Look through the data below for the line with "In order to click on [Suchen]" and the line with "The width and height of the screenshot is (1067, 1941).", then output those two and all lines in between, exactly as written.

(Records drawn from a dataset)
###
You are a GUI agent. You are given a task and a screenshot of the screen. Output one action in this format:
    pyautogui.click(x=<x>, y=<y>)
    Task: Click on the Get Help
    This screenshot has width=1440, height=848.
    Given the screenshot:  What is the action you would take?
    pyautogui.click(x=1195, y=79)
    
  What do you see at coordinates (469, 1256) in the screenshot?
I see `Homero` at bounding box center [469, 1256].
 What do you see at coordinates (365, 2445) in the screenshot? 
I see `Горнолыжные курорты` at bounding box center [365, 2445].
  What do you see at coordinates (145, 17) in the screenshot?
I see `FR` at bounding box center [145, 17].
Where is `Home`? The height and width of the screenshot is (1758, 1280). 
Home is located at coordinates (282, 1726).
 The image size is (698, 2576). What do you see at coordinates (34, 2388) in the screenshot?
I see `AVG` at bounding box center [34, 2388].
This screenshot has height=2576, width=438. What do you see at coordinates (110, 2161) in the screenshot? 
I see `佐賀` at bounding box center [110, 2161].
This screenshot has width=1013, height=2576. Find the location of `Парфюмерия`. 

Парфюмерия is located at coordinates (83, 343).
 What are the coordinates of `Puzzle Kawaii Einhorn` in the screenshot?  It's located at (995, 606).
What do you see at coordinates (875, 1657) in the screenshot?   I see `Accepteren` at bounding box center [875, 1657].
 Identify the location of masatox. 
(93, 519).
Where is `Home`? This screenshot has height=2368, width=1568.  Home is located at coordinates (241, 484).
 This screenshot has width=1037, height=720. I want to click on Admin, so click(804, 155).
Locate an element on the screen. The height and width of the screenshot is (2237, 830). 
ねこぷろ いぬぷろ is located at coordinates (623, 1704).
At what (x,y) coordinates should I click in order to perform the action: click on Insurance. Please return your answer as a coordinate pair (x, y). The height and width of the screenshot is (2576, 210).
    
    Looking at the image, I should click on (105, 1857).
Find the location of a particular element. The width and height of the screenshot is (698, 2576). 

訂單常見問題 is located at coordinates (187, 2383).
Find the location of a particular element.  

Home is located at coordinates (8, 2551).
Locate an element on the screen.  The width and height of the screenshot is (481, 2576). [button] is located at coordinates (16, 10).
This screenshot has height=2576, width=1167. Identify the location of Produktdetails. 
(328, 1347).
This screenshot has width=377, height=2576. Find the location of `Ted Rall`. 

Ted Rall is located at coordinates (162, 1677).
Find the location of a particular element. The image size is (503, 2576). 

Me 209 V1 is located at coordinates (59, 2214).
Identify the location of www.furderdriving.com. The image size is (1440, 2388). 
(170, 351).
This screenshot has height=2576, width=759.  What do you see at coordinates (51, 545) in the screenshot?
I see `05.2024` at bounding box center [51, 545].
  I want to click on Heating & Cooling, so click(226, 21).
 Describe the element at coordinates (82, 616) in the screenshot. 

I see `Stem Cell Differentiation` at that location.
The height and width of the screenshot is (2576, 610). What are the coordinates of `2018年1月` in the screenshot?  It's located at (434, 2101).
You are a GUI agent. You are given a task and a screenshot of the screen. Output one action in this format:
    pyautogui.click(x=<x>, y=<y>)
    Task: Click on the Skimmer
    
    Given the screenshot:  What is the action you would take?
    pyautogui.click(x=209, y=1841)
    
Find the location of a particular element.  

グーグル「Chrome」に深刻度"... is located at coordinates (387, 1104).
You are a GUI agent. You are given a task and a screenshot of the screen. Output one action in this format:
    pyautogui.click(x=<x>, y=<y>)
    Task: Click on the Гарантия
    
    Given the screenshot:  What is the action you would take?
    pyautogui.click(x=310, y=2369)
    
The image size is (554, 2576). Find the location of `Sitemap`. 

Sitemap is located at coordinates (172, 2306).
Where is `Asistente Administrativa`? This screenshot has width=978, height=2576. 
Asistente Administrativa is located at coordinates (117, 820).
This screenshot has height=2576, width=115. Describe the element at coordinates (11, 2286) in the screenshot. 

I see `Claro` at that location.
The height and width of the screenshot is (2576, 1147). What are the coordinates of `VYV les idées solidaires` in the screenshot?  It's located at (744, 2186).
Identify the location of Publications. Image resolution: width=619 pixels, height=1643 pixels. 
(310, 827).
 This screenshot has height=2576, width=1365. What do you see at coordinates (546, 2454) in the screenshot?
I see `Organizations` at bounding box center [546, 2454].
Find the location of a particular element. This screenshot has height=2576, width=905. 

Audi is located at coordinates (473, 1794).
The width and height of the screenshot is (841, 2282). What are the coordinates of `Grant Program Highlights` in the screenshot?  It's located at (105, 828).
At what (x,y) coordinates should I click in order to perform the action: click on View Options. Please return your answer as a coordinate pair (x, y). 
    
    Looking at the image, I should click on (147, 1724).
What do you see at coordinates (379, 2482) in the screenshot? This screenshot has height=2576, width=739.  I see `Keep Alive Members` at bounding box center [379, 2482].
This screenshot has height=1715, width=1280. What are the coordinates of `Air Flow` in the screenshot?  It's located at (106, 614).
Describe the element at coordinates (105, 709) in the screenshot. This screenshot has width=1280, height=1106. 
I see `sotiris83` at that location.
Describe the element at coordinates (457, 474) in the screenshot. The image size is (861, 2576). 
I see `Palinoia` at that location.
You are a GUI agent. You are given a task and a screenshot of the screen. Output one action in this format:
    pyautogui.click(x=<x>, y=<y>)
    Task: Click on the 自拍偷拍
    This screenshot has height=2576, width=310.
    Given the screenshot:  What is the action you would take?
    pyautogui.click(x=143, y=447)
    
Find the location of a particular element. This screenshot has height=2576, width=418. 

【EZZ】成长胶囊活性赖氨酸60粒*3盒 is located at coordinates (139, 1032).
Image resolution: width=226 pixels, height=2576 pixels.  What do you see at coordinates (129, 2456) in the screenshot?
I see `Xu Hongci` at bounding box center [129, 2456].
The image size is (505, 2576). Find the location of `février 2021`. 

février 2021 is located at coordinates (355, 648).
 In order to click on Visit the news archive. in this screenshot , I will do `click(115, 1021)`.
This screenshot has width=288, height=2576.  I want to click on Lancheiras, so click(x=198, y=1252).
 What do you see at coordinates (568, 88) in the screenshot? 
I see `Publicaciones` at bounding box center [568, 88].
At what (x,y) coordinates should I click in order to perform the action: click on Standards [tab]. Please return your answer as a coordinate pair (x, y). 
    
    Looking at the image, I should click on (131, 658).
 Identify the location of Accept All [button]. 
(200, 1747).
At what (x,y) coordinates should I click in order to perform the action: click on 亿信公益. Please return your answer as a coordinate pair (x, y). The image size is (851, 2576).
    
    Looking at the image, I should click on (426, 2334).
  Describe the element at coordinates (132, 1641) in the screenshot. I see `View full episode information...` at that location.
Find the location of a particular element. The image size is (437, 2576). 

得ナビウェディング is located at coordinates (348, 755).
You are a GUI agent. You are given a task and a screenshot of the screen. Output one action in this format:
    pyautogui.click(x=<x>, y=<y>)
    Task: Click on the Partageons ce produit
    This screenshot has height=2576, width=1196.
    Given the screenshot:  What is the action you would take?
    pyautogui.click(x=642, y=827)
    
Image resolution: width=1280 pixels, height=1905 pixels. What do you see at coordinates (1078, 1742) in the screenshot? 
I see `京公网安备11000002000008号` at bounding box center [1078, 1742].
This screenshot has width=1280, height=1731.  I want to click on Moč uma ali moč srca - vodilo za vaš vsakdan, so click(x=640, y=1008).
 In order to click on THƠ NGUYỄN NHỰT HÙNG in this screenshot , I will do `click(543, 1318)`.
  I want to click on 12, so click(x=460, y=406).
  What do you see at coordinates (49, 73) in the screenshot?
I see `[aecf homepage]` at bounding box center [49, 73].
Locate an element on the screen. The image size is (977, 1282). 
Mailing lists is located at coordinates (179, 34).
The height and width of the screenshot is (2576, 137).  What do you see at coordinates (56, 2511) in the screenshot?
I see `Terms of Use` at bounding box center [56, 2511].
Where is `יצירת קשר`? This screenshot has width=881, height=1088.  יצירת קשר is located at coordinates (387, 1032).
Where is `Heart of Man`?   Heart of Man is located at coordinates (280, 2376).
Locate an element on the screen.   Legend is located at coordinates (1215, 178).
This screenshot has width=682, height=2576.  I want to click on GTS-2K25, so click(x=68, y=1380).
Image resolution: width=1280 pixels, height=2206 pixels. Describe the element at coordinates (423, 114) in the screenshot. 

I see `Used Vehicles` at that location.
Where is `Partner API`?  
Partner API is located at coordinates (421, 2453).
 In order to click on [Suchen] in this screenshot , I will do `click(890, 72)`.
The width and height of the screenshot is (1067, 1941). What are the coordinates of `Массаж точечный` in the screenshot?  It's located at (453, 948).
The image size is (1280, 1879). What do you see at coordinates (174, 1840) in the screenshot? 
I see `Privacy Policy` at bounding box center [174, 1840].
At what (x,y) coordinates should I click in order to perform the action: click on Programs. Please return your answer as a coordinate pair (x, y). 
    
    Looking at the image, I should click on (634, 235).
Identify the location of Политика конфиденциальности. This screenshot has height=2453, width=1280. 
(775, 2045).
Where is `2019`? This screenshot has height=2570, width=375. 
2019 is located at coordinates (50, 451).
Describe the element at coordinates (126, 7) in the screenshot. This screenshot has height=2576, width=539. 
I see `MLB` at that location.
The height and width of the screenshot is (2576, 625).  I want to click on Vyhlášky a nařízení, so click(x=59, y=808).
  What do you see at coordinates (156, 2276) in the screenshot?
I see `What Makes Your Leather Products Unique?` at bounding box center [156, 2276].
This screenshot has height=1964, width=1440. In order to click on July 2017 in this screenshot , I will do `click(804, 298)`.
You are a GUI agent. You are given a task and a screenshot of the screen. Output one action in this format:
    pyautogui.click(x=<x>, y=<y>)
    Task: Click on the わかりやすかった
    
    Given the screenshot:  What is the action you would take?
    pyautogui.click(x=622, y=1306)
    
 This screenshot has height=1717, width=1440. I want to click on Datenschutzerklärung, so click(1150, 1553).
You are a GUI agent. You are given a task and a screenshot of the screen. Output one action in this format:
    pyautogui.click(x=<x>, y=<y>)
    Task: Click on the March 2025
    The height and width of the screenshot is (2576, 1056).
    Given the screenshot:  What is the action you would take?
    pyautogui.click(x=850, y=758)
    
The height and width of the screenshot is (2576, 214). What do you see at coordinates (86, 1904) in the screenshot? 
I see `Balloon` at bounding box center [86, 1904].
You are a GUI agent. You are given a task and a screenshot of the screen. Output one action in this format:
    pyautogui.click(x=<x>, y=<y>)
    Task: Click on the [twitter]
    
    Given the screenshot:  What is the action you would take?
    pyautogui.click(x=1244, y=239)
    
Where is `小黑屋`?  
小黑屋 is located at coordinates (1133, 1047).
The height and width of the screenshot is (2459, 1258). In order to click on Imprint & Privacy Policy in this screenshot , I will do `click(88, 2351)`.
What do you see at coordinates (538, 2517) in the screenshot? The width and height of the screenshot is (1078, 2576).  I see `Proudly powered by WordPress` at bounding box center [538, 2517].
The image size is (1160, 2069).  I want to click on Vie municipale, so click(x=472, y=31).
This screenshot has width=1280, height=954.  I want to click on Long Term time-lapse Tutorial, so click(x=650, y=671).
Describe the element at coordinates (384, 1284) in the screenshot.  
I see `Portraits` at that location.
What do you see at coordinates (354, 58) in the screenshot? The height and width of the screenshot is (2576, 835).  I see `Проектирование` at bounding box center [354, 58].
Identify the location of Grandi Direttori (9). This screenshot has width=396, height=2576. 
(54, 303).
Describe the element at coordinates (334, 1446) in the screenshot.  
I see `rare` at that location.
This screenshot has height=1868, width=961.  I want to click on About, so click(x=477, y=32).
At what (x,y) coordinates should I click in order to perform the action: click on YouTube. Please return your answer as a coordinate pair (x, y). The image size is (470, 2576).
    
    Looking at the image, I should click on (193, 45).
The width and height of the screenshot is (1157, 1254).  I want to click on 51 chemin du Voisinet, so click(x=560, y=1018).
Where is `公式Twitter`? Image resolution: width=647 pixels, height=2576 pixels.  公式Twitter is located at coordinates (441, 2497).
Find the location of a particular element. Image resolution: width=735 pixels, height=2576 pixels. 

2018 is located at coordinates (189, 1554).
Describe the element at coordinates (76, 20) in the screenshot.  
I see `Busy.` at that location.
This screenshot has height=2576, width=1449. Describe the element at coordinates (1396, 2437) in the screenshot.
###
> [YOUR SOLUTION]:
 In order to click on [Suchen] in this screenshot , I will do `click(890, 72)`.
The width and height of the screenshot is (1067, 1941). What are the coordinates of `Массаж точечный` in the screenshot?  It's located at (453, 948).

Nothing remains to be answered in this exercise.